One important note is that, since \(\vb{W}\) must always be invertible, the diagonal elements should all be different from zero. This means that we can assign weights \(w_i\) to every vector \(\ket{i}\), describing their importance. If, for example, we assign a weight of zero, this means that that particular vector does not contribute to the minimization problem, and is therefore excluded from this type of orthogonalization.

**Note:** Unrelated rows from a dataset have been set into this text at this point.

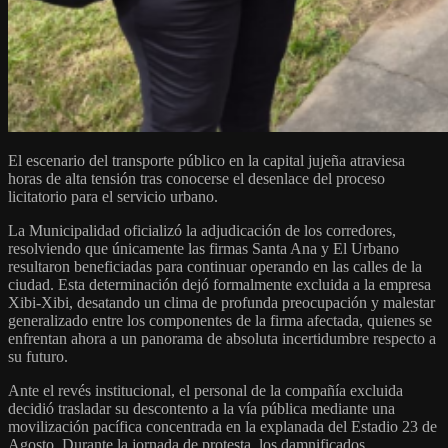
El escenario del transporte público en la capital jujeña atraviesa
horas de alta tensión tras conocerse el desenlace del proceso
licitatorio para el servicio urbano.
La Municipalidad oficializó la adjudicación de los corredores,
resolviendo que únicamente las firmas Santa Ana y El Urbano
resultaron beneficiadas para continuar operando en las calles de la
ciudad. Esta determinación dejó formalmente excluida a la empresa
Xibi-Xibi, desatando un clima de profunda preocupación y malestar
generalizado entre los componentes de la firma afectada, quienes se
enfrentan ahora a un panorama de absoluta incertidumbre respecto a
su futuro.
Ante el revés institucional, el personal de la compañía excluida
decidió trasladar su descontento a la vía pública mediante una
movilización pacífica concentrada en la explanada del Estadio 23 de
Agosto. Durante la jornada de protesta, los damnificados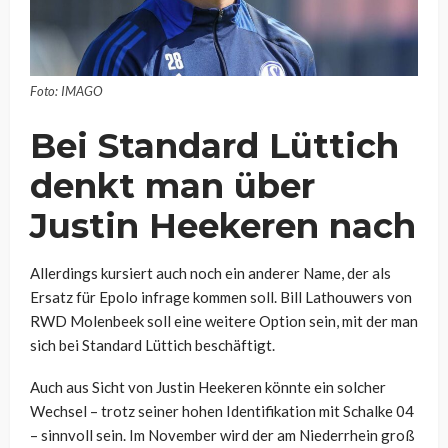
Foto: IMAGO
Bei Standard Lüttich
denkt man über
Justin Heekeren nach
Allerdings kursiert auch noch ein anderer Name, der als
Ersatz für Epolo infrage kommen soll. Bill Lathouwers von
RWD Molenbeek soll eine weitere Option sein, mit der man
sich bei Standard Lüttich beschäftigt.
Auch aus Sicht von Justin Heekeren könnte ein solcher
Wechsel – trotz seiner hohen Identifikation mit Schalke 04
– sinnvoll sein. Im November wird der am Niederrhein groß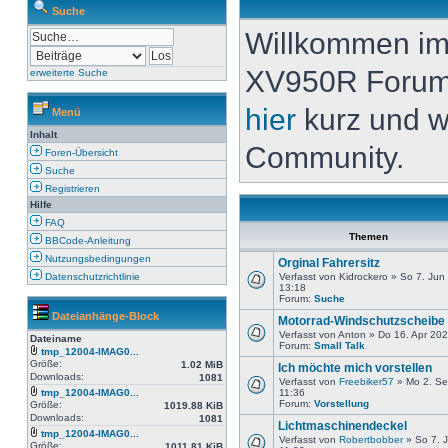
Suche
Willkommen i
XV950R Forum. 
erweiterte Suche
hier
kurz und w
Menü
Inhalt
Community.
Foren-Übersicht
Suche
Registrieren
Hilfe
FAQ
Themen
BBCode-Anleitung
Nutzungsbedingungen
Orginal Fahrersitz
Datenschutzrichtlinie
Verfasst von Kidrockero » So 7. Jun
13:18
Forum:
Suche
Dateianhänge-Block
Motorrad-Windschutzscheibe
Verfasst von Anton » Do 16. Apr 20
Dateiname
Forum:
Small Talk
tmp_12004-IMAG0...
Größe:
1.02 MiB
Ich möchte mich vorstellen
Downloads:
1081
Verfasst von
Freebiker57
» Mo 2. Se
tmp_12004-IMAG0...
11:36
Forum:
Vorstellung
Größe:
1019.88 KiB
Downloads:
1081
Lichtmaschinendeckel
tmp_12004-IMAG0...
Verfasst von
Robertbobber
» So 7. J
Größe:
1011.81 KiB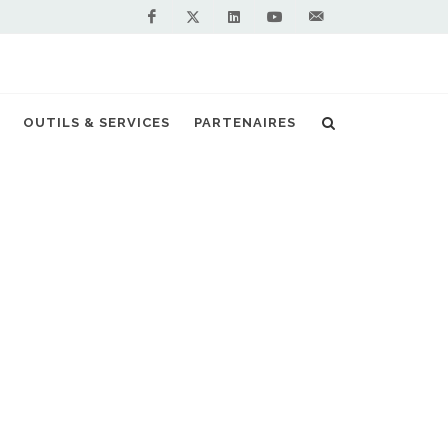
Facebook
Linkedin
Youtube
Contactez-
Twitter
nous !
usqu'à 10 000 euros pour les transporteurs
OUTILS & SERVICES
PARTENAIRES
S PARTENAIRES PREMIUM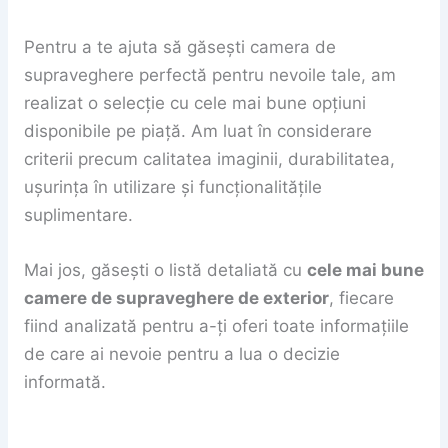
Pentru a te ajuta să găsești camera de
supraveghere perfectă pentru nevoile tale, am
realizat o selecție cu cele mai bune opțiuni
disponibile pe piață. Am luat în considerare
criterii precum calitatea imaginii, durabilitatea,
ușurința în utilizare și funcționalitățile
suplimentare.
Mai jos, găsești o listă detaliată cu
cele mai bune
camere de supraveghere de exterior
, fiecare
fiind analizată pentru a-ți oferi toate informațiile
de care ai nevoie pentru a lua o decizie
informată.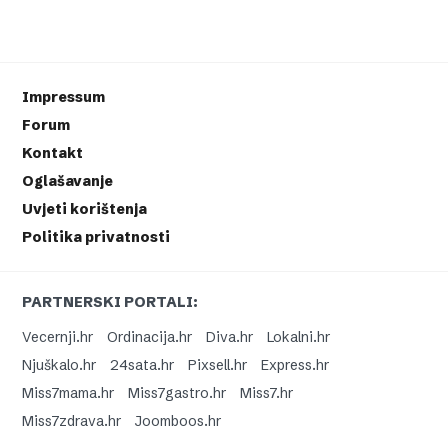
Impressum
Forum
Kontakt
Oglašavanje
Uvjeti korištenja
Politika privatnosti
PARTNERSKI PORTALI:
Vecernji.hr
Ordinacija.hr
Diva.hr
Lokalni.hr
Njuškalo.hr
24sata.hr
Pixsell.hr
Express.hr
Miss7mama.hr
Miss7gastro.hr
Miss7.hr
Miss7zdrava.hr
Joomboos.hr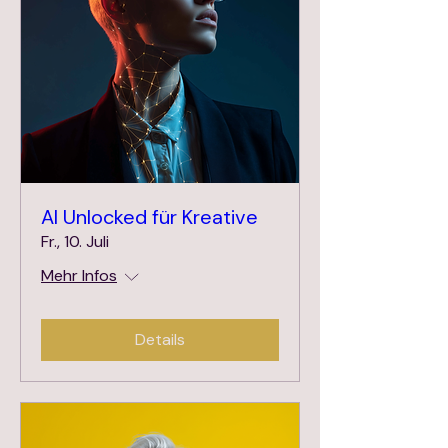
AI Unlocked für Kreative
Fr., 10. Juli
Mehr Infos
Details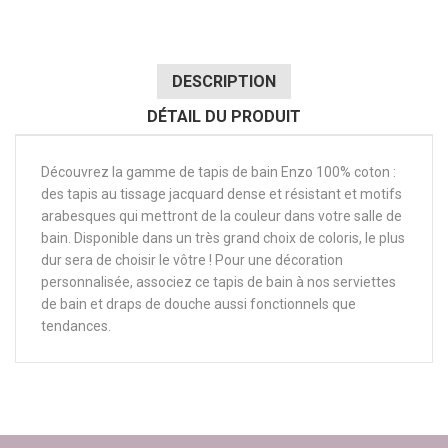
DESCRIPTION
DÉTAIL DU PRODUIT
Découvrez la gamme de tapis de bain Enzo 100% coton :
des tapis au tissage jacquard dense et résistant et motifs
arabesques qui mettront de la couleur dans votre salle de
bain. Disponible dans un très grand choix de coloris, le plus
dur sera de choisir le vôtre ! Pour une décoration
personnalisée, associez ce tapis de bain à nos serviettes
de bain et draps de douche aussi fonctionnels que
tendances.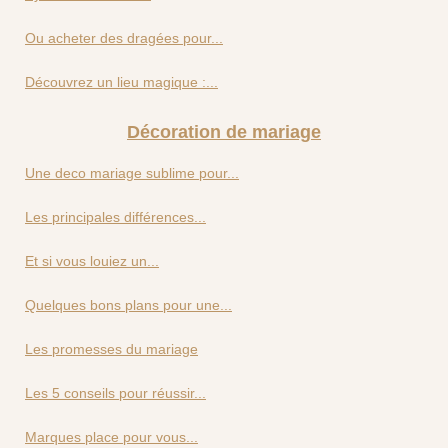
Ou acheter des dragées pour...
Découvrez un lieu magique :...
Décoration de mariage
Une deco mariage sublime pour...
Les principales différences...
Et si vous louiez un...
Quelques bons plans pour une...
Les promesses du mariage
Les 5 conseils pour réussir...
Marques place pour vous...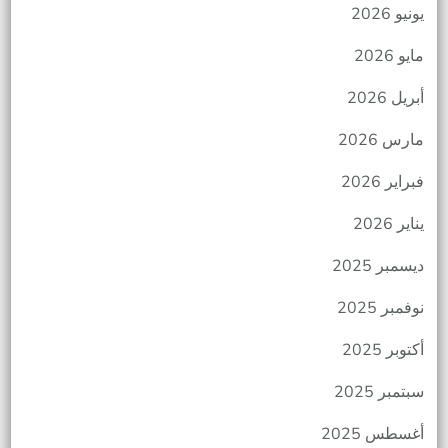
يونيو 2026
مايو 2026
أبريل 2026
مارس 2026
فبراير 2026
يناير 2026
ديسمبر 2025
نوفمبر 2025
أكتوبر 2025
سبتمبر 2025
أغسطس 2025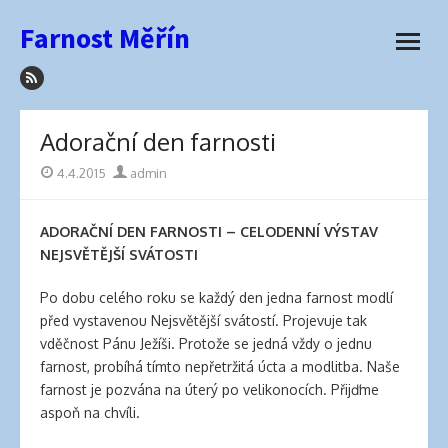
how
Přeskočit
Farnost Měřín
to
na
otevřít
sleep
obsah
menu
with
hair
extensions
Adorační den farnosti
elva
hair
Publikováno
4.4.2015
Autor
admin
wigs
latex
ADORAČNÍ DEN FARNOSTI – CELODENNÍ VÝSTAV
lingerie
NEJSVĚTĚJŠÍ SVÁTOSTI
best
hair
Po dobu celého roku se každý den jedna farnost modlí
product
před vystavenou Nejsvětější svátostí. Projevuje tak
for
vděčnost Pánu Ježíši. Protože se jedná vždy o jednu
side
farnost, probíhá tímto nepřetržitá úcta a modlitba. Naše
part
farnost je pozvána na úterý po velikonocích. Přijďme
best
aspoň na chvíli.
hair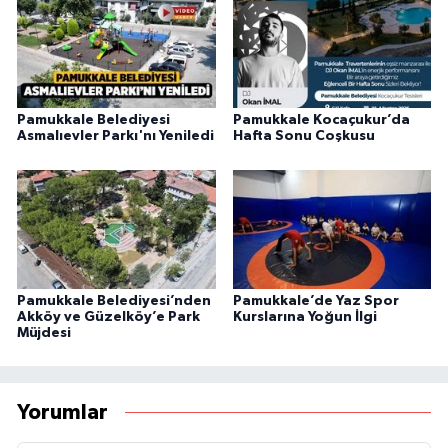
Pamukkale Belediyesi
Pamukkale Kocaçukur’da
Asmalıevler Parkı'nı Yeniledi
Hafta Sonu Coşkusu
Pamukkale Belediyesi’nden
Pamukkale’de Yaz Spor
Akköy ve Güzelköy’e Park
Kurslarına Yoğun İlgi
Müjdesi
Yorumlar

The vectors with weight zero could then be normalized using, for example, a Gram-Schmidt approach.
A generalization
We can try to generalize this result. Let us take the quantity \[\begin{equation} \tr(\vb{W}^n \vb{D}) = \sum_{ij}^K \qty(W^n)_{ji} \braket{\Delta_i}{\Delta_j} \thinspace , \end{equation}\] where \(n \in \mathbb{R}\), \(\vb{W}\) is still an invertible \((K \times K)\)-matrix, and \(\ket{\Delta_i}\) was already defined in equation \(\eqref{eq:Delta_vector}\). By taking the auxiliary matrix \(\vb{G}\) as \[\begin{equation} \vb{G} = \vb{F} \vb{W}^n \vb{R}^{-1} - \vb{E} \vb{R} \thinspace , \end{equation}\] in which \[\begin{equation} \vb{R}^2 = (\vb{W}^n \vb{S} \vb{W}^n)^{1/2} \thinspace , \end{equation}\] we can prove that the set of orthonormal orbitals \[\begin{equation} \ket{\varphi_i} = \sum_j^K (\vb{W}^n (\vb{W}^n \vb{S} \vb{W}^n)^{-1/2})_{ji} \ket{j} \thinspace . \end{equation}\] minimizes the quantity \(\tr(\vb{W}^n \vb{D})\). If \(\vb{W}\) is diagonal, then \[\begin{equation} \tr(\vb{W}^n \vb{D}) = \sum_i^K w_i^n \braket{\Delta_i} \thinspace , \end{equation}\] and we end up with a generalization of the weights in equation \(\eqref{eq:to_minimize}\).